YOUR OBJECTIVE> Exact reproduction required: the lines below from the line with "Our Experts (119, 2566)" to the line with "Családi (955, 1465)", both ends included, and no others.

(Stored items)
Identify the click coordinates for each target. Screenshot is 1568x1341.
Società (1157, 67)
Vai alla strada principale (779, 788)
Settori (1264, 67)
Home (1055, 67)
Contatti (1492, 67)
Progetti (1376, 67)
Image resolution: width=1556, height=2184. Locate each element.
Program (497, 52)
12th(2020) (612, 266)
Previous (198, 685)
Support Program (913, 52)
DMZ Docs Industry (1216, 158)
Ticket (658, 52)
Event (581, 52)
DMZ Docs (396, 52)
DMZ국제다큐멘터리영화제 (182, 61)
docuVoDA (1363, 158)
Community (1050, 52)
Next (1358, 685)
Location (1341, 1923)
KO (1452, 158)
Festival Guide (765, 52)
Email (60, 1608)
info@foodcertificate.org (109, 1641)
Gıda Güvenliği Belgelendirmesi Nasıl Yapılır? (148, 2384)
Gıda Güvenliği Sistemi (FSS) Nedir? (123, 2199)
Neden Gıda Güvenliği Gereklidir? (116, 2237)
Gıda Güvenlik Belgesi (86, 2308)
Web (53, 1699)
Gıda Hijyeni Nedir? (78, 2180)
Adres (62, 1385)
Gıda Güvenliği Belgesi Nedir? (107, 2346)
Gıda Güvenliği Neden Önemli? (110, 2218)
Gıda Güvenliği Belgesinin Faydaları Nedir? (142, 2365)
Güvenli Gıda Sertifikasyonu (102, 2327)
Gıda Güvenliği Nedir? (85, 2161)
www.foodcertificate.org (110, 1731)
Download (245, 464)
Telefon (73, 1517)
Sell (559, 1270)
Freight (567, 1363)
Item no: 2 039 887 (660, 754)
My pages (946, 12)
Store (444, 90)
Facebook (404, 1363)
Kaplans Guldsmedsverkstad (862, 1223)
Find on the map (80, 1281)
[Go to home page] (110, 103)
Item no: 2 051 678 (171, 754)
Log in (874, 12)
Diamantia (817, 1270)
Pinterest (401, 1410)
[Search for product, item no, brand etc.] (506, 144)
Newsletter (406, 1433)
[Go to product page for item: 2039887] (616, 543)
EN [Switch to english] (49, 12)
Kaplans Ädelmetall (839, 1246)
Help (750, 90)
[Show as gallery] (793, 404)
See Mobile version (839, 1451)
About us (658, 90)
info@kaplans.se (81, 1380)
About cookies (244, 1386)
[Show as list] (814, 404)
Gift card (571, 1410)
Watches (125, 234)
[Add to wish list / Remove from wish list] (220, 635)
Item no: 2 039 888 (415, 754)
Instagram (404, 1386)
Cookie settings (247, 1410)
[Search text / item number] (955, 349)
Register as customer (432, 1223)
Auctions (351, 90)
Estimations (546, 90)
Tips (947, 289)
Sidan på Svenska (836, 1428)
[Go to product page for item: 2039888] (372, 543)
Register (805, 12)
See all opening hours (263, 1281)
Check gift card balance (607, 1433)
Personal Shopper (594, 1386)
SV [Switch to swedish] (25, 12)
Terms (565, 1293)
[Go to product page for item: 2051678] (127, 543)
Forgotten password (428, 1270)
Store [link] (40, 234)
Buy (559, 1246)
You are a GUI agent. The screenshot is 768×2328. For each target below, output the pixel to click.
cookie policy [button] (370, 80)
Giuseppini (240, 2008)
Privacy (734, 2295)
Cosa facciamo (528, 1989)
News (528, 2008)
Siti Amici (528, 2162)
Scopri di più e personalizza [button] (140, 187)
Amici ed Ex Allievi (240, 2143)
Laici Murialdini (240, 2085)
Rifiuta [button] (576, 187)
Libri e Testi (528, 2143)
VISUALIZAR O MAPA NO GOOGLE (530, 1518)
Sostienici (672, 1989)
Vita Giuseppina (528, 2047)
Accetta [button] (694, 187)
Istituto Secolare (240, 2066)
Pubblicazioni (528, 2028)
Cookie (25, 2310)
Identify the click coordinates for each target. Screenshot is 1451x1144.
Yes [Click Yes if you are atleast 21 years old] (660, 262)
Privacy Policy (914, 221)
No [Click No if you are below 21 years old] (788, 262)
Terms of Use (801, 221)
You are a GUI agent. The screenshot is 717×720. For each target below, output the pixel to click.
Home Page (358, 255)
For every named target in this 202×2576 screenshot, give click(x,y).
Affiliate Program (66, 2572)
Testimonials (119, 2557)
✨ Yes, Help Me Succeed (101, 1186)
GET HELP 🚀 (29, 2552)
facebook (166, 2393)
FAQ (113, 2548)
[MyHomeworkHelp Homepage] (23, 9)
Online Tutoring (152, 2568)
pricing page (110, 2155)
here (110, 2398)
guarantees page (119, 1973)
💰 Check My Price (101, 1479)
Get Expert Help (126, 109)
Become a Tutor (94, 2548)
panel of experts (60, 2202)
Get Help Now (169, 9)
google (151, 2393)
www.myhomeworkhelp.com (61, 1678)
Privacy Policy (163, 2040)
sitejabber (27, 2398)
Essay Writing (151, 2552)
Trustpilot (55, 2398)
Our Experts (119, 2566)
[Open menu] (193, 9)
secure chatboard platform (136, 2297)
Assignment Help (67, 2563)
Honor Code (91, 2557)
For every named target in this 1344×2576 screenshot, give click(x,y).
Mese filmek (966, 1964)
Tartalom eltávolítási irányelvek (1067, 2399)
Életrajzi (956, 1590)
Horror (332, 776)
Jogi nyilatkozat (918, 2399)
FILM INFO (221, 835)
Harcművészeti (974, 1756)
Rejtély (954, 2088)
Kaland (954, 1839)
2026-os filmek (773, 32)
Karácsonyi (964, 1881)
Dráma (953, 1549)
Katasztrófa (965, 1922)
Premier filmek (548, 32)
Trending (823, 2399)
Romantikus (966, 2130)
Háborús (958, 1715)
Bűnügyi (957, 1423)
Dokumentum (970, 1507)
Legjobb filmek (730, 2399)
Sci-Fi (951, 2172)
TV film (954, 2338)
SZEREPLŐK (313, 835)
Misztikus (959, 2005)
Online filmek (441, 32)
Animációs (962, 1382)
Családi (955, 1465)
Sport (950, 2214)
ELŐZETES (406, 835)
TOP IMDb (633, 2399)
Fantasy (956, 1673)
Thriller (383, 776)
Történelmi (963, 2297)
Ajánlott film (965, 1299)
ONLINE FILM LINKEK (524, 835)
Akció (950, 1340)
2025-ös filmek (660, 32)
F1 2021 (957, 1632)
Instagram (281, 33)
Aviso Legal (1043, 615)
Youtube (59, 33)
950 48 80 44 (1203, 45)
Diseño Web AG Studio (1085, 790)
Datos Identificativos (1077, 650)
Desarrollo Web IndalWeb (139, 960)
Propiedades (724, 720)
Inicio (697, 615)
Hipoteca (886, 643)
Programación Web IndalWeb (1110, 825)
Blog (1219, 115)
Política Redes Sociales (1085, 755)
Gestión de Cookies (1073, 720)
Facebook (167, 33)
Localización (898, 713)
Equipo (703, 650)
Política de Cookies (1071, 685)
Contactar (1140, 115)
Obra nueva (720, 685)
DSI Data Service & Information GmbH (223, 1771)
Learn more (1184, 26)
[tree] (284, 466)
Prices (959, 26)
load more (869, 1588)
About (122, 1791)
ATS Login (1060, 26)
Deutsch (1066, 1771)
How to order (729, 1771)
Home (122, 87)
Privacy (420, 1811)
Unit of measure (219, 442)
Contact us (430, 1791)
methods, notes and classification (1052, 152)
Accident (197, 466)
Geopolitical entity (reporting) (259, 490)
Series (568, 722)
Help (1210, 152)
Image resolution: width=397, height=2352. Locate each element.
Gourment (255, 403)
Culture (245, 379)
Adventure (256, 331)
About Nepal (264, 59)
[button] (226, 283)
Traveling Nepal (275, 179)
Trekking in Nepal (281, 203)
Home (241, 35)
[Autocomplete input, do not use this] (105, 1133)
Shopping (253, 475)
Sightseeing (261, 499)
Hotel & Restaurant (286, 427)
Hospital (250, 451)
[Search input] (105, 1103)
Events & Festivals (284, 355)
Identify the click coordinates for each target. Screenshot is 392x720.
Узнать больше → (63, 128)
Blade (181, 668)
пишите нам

TASK OUTPUT>
Our Experts (119, 2566)
[Open menu] (193, 9)
secure chatboard platform (136, 2297)
Assignment Help (67, 2563)
Honor Code (91, 2557)
For every named target in this 1344×2576 screenshot, give click(x,y).
Mese filmek (966, 1964)
Tartalom eltávolítási irányelvek (1067, 2399)
Életrajzi (956, 1590)
Horror (332, 776)
Jogi nyilatkozat (918, 2399)
FILM INFO (221, 835)
Harcművészeti (974, 1756)
Rejtély (954, 2088)
Kaland (954, 1839)
2026-os filmek (773, 32)
Karácsonyi (964, 1881)
Dráma (953, 1549)
Katasztrófa (965, 1922)
Premier filmek (548, 32)
Trending (823, 2399)
Romantikus (966, 2130)
Háborús (958, 1715)
Bűnügyi (957, 1423)
Dokumentum (970, 1507)
Legjobb filmek (730, 2399)
Sci-Fi (951, 2172)
TV film (954, 2338)
SZEREPLŐK (313, 835)
Misztikus (959, 2005)
Online filmek (441, 32)
Animációs (962, 1382)
Családi (955, 1465)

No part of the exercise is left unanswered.